For my money there’s really only one #16 who demonstrates true “strength through beauty,” and that is one of the greatest athletes of all time, Kansas City Royals outfielder Bo Jackson, a man who played both professional football and professional baseball simultaneously.
Jackson ended up playing in nearly 700 MLB games across nine seasons. He smacked 141 home runs and was the 1989 All-Star Game MVP. For the first half of his career, Jackson also played on NFL Sundays as well, racking up nearly 40 games to his name, all with the Los Angeles Raiders.
Warning: college football digression. And all this after being drafted by the Yankees in 1982 and choosing instead to play college football at Auburn, where he ran for 4,303 career yards, the fourth best performance in SEC history, and won the Heisman trophy in 1985. (Amazingly, Jackson was not the first Heisman winner to play professional baseball.) His first year at Auburn he sealed its victory over perpetual rival Alabama — a multi-conference- and national-title-winning team coached by the legendary Bear Bryant that had beaten Auburn the previous nine years — in a move that came to be known as “Bo Over the Top,” a leap over an Alabama defensive lineman on a fourth-down play on the one-yard line that gave Auburn the lead with 2:26 remaining.
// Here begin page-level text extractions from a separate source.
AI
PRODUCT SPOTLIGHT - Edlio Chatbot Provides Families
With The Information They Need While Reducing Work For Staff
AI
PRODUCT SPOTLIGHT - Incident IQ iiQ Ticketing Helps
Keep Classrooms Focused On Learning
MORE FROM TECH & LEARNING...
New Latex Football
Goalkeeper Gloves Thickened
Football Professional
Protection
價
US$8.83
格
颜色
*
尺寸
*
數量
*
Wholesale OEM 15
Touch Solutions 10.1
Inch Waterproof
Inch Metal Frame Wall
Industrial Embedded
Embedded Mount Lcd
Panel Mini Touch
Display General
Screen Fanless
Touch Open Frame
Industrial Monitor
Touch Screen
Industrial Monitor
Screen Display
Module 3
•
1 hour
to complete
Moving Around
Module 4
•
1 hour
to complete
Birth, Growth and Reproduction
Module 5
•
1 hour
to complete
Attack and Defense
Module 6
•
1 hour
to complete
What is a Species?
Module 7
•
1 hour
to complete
Oh, yeah, Jackson suggested the play because he knew from his track and field experience in high school that he could jump 7 feet in the air. In college football there’s no game more important than the rivalry one — see Red River Rivalry, which by the way Texas leads 65-48-5! — and even otherwise successful coaches find their jobs in jeopardy after losing that game too many years in a row. In fact, two years before this memorable win, Auburn fired its coach after he failed to defeat Alabama for the fifth consecutive year.
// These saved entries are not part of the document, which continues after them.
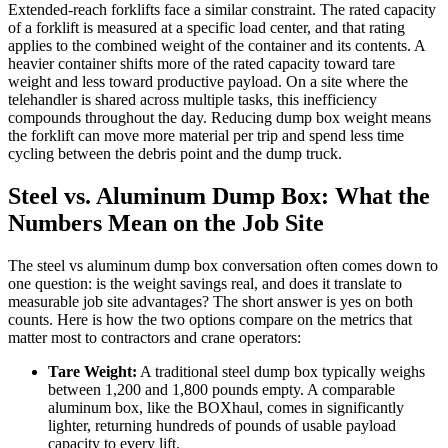
Extended-reach forklifts face a similar constraint. The rated capacity
of a forklift is measured at a specific load center, and that rating
applies to the combined weight of the container and its contents. A
heavier container shifts more of the rated capacity toward tare
weight and less toward productive payload. On a site where the
telehandler is shared across multiple tasks, this inefficiency
compounds throughout the day. Reducing dump box weight means
the forklift can move more material per trip and spend less time
cycling between the debris point and the dump truck.
Steel vs. Aluminum Dump Box: What the
Numbers Mean on the Job Site
The steel vs aluminum dump box conversation often comes down to
one question: is the weight savings real, and does it translate to
measurable job site advantages? The short answer is yes on both
counts. Here is how the two options compare on the metrics that
matter most to contractors and crane operators:
Tare Weight:
A traditional steel dump box typically weighs
between 1,200 and 1,800 pounds empty. A comparable
aluminum box, like the BOXhaul, comes in significantly
lighter, returning hundreds of pounds of usable payload
capacity to every lift.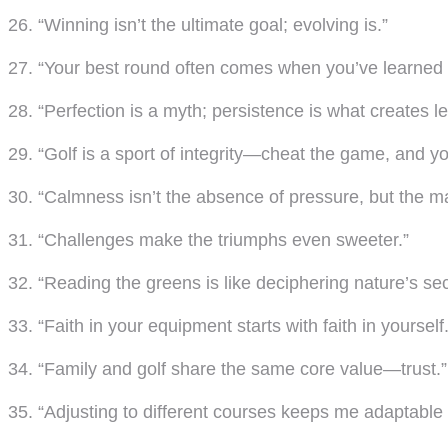
26. “Winning isn’t the ultimate goal; evolving is.”
27. “Your best round often comes when you’ve learned 
28. “Perfection is a myth; persistence is what creates l
29. “Golf is a sport of integrity—cheat the game, and yo
30. “Calmness isn’t the absence of pressure, but the mas
31. “Challenges make the triumphs even sweeter.”
32. “Reading the greens is like deciphering nature’s se
33. “Faith in your equipment starts with faith in yourself.
34. “Family and golf share the same core value—trust.”
35. “Adjusting to different courses keeps me adaptable in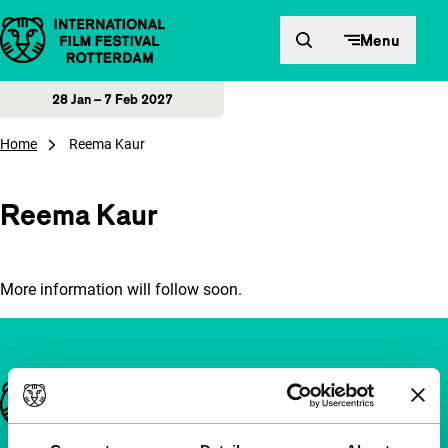
Skip to content
Menu
28 Jan – 7 Feb 2027
Home
Reema Kaur
Reema Kaur
More information will follow soon.
Important links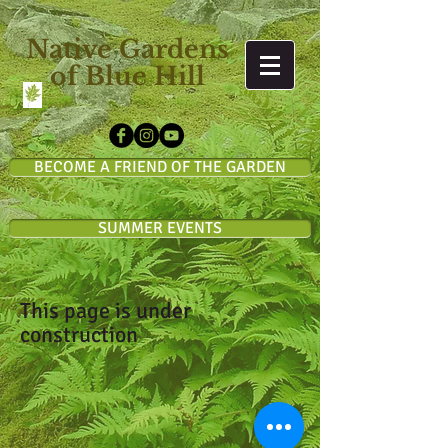
Native Gardens
of Blue Hill
BECOME A FRIEND OF THE GARDEN
SUMMER EVENTS
This page is under
construction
Oh, and Jackson played baseball for Auburn, too.
You can catch some of Jackson’s “career highlights” here (though these clips only cover baseball), including a fun Spiderman move up the outfield wall on the momentum of chasing down a fly ball, and more than one perfect throw from left field to cut down a runner racing for home.
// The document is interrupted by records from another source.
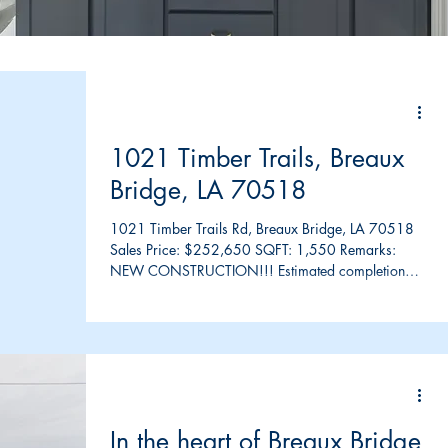
1021 Timber Trails, Breaux
Bridge, LA 70518
1021 Timber Trails Rd, Breaux Bridge, LA 70518
Sales Price: $252,650 SQFT: 1,550 Remarks:
NEW CONSTRUCTION!!! Estimated completion
March...
In the heart of Breaux Bridge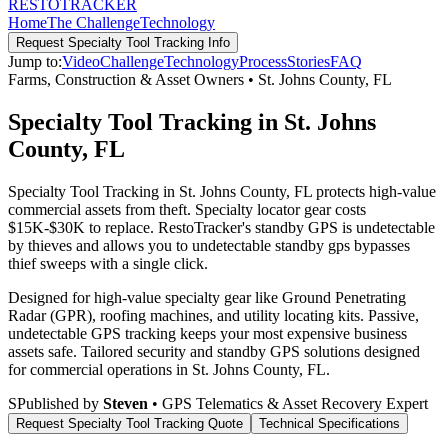
RESTO
TRACKER
Home
The Challenge
Technology
Request
Specialty Tool Tracking
Info
Jump to:
Video
Challenge
Technology
Process
Stories
FAQ
Farms, Construction & Asset Owners
•
St. Johns County
,
FL
Specialty Tool Tracking in St. Johns
County, FL
Specialty Tool Tracking in St. Johns County, FL protects high-value
commercial assets from theft. Specialty locator gear costs
$15K-$30K to replace. RestoTracker's standby GPS is undetectable
by thieves and allows you to undetectable standby gps bypasses
thief sweeps with a single click.
Designed for high-value specialty gear like Ground Penetrating
Radar (GPR), roofing machines, and utility locating kits. Passive,
undetectable GPS tracking keeps your most expensive business
assets safe.
Tailored security and standby GPS solutions designed
for commercial operations in
St. Johns County
,
FL
.
S
Published by
Steven
• GPS Telematics & Asset Recovery Expert
Request
Specialty Tool Tracking
Quote
Technical Specifications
In 1988 and 1989, Jackson’s power and speed ranked him first and third, respectively, in the AL. Jackson’s fame in those two years was boosted by the famous “Bo Knows” ad campaign for Nike, which featured the athlete taking on a variety of different sports, punctuated by a famous player affirming “Bo knows baseball/football/tennis/cycling/etc.” (except for hockey, to which Wayne Gretzky just says, “No.”) and ending with a failed attempt at playing guitar, whereupon blues legend Bo Diddley quips, “Bo, you don’t know Diddley!”
Bo definitely knows gevurah she’b’tiferet, and so we count day 16 in honor of the kid who was in his childhood described as a “wild boar.”